Simulation, optimization and design of a heating network at an industrial plant

Heating networks are a particularly interesting method to recover industrial waste heat (i.e. heat at temperature levels too low for electricity generation or direct recovery) for heating purposes. This study optimizes a heat network to be built at a steel plant, where the heat originates from the cooling loop of a walking beam furnace. The decision variables are the pipe sizes, pipe insulation thicknesses, supply and return temperatures, amount of consumers, size of the thermal energy storage system and size of the heat pump. The latter is not always required as different configurations are tested and only certain configurations includes higher temperature consumers. A thermal energy storage system is also optional as a steam back-up, in order to cope with potential heat shortages, is available.
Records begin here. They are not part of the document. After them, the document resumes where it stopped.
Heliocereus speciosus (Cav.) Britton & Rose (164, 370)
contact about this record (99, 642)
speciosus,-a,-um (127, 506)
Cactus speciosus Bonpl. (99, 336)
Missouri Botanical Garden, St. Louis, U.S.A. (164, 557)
The optimization is done based on maximizing the net present value (NPV). Both a genetic algorithm as a brute force algorithm are used for the maximization of the NPV. However, in cases where the complexity of the model is high the brute force algorithm is disregarded. The results show that the heat network is economically feasible and exposes a clear trade-off for each decision variable. The introduction of a thermal energy storage system and/or heat pumps however are not feasible for this particular case study. In the optimized and best case scenario a NPV of 4 059 694 € and pay-back period of 4.01 year was found. Finally, a parametric sensitivity analysis is performed. In this analysis the sensitivity of the electricity cost, absolute pipe roughness, fuel costs, heat pump investment cost and imposed velocity limitations on the NPV are analysed.